Usually I would use Colmap, but I am working with only two videos, and Colmap hasn't been able to solve this. So instead I placed the cameras manually in the Unity editor and exported the camera transforms. Then I ran this C# script:
using System.CommandLine;
using System.CommandLine.NamingConventionBinder;
using System.IO.Compression;
using Newtonsoft.Json;
using NumSharp;
static class Program
{
class Args
{
public string InputPath { get; set; }
public string CameraPositions { get; set; }
}
static void Main(string[] args)
{
RootCommand rootCommand = new()
{
new Argument<string>(
"InputPath",
"This is the path to the folder containing the images, and where train_meta.json and init_pt_cld.npz will be written.

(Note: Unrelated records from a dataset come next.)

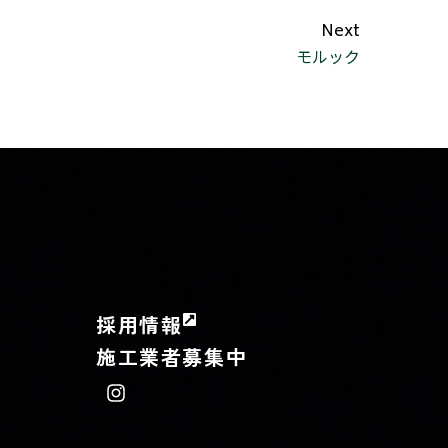
Next
モルック
採用情報
施工業者募集中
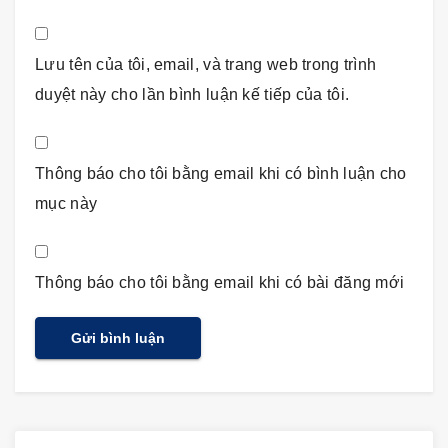
Lưu tên của tôi, email, và trang web trong trình
duyệt này cho lần bình luận kế tiếp của tôi.
Thông báo cho tôi bằng email khi có bình luận cho
mục này
Thông báo cho tôi bằng email khi có bài đăng mới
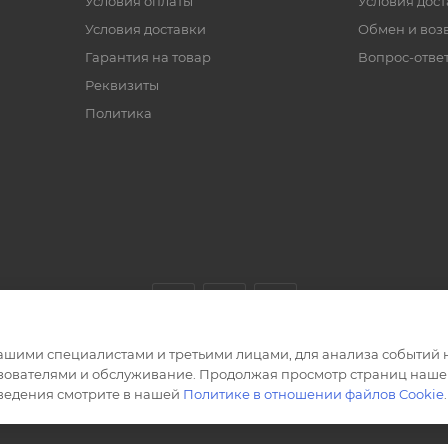
Условия оплаты
Условия дос
Условия доставки
Обмен и воз
Гарантия на товар
Вопрос-отве
Реквизиты
Политика
ашими специалистами и третьими лицами, для анализа событий н
ьзователями и обслуживание. Продолжая просмотр страниц нашег
сведения смотрите в нашей
Политике в отношении файлов Cookie
.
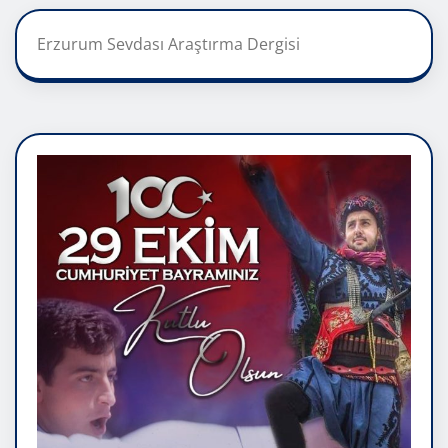
Erzurum Sevdası Araştırma Dergisi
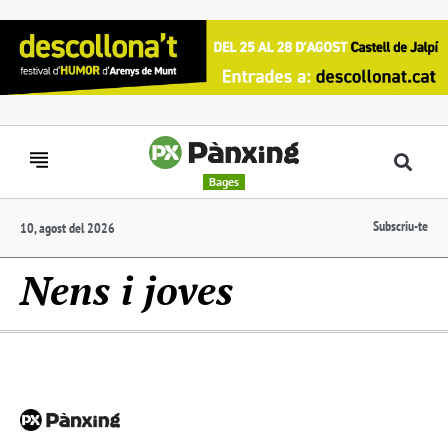
Bages
Subscriu-te
10, agost del 2026
Nens i joves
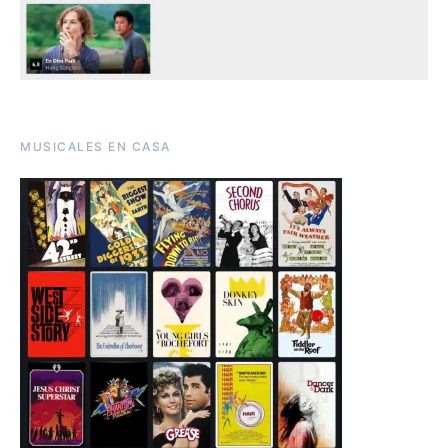
MUSICALES EN CASA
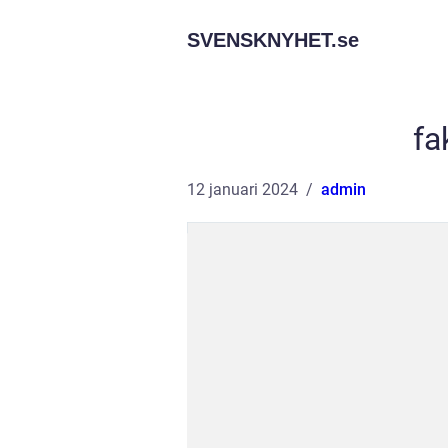
SVENSKNYHET.
se
fa
12 januari 2024
admin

In the ims folder, each subfolder is a camera"),
new Argument<string>(
"CameraPositions",
"These camera positions are generated in the Colmap")
};
rootCommand.Description = "Initialize the training data for the dynamic gaussian splatting";
// Note that the parameters of the handler method are matched according to the names of the options
rootCommand.Handler = CommandHandler.Create<Args>(Parse);
rootCommand.Invoke(args);
Environment.Exit(0);
}
[Serializable]
public class CameraTransform
{
public int aabb_scale;
public List<Frame> frames;
}
[Serializable]
public class Frame
{
public string file_path;
public float sharpness;
public float[][] transform_matrix;
public float camera_angle_x;
public float camera_angle_y;
public float fl_x;
public float fl_y;
public float k1;
public float k2;
public float k3;
public float k4;
public float p1;
public float p2;
public bool is_fisheye;
public float cx;
public float cy;
public float w;
public float h;
}
[Serializable]
public class train_meta
{
public float w;
public float h;
public List<List<List<float[]>>> k;
public List<List<float[][]>> w2c;
public List<List<string>> fn;
public List<List<int>> cam_id;
}
static void Parse(Args args)
{
CameraTransform cameraTransforms = JsonConvert
.DeserializeObject<CameraTransform>(File.ReadAllText(args.CameraPositions))!;
string imsPath = Path.Combine(args.InputPath, "ims");
int camCount = Directory.EnumerateDirectories(imsPath).Count();
int fileCount = Directory.EnumerateFiles(Directory.EnumerateDirectories(imsPath).ToList()[0]).Count();
train_meta trainMeta = new()
{
w = 640,
h = 360,
fn = new(),
cam_id = new(),
k = new(),
w2c = new()
};
for (int i = 0; i < fileCount; i++)
{
List<string> toInsert = new();
List<int> camToInsert = new();
List<List<float[]>> kToInsert = new();
List<float[][]> wToInsert = new();
for(int j= 0; j < camCount; j++)
{
toInsert.Add($"{j}/{i:D3}.jpg");
camToInsert.Add(j);
Frame cameraFrame = cameraTransforms.frames[j];
List<float[]> kToInsertInner = new()
{
new[]{cameraFrame.fl_x, 0f, cameraFrame.cx},
new[]{0f, cameraFrame.fl_y, cameraFrame.cy},
new[]{0f, 0f, 1f}
};
kToInsert.Add(kToInsertInner);
float[][] w = cameraFrame.transform_matrix;
wToInsert.Add(w);
}
trainMeta.fn.Add(toInsert);
trainMeta.cam_id.Add(camToInsert);
trainMeta.k.Add(kToInsert);
trainMeta.w2c.Add(wToInsert);
}
File.WriteAllText(Path.Combine(args.InputPath, "train_meta.json"), JsonConvert.SerializeObject(trainMeta, Formatting.Indented));
// TODO create point cloud
Dictionary<string, Array> npz = new();
int pointCount = 0; // TODO number of points from Colmap
double[,] data = new double[pointCount, 7];
for (int i = 0; i < pointCount; i++)
{
// point position
data[i, 0] = 0;
data[i, 1] = 0;
data[i, 2] = 0;
// color
data[i, 3] = 0;
data[i, 4] = 0;
data[i, 5] = 0;
//seg
data[i, 6] = 1;
}
npz.Add("data.npz", data);
np.Save_Npz(npz, Path.Combine(args.InputPath, "init_pt_cld.npz"), CompressionLevel.NoCompression);
}
}
a point cloud from colmap should be fine... I was getting it from the available depth cameras.
Would recommend setting the seg value on the point cloud to all 1.
Unless you know some points are 100% static, then you can specifically set them to 0 to fix them, but this is not necessary.
Hi, congrats on the great work. I have a query regarding initial point cloud estimate which the code expects, its being read from this file (init_pt_cld.npz) and has the shape (N, 7).
@JonathonLuiten , I have 2 questions regarding this. 1.) Could you provide any insights/suggestions on how you are constructing this from the posed images? Would colmap suffice? 2.) Especially Last col which has 'seg' label (binary), does this indicate foreground/background? Looking forward for your response.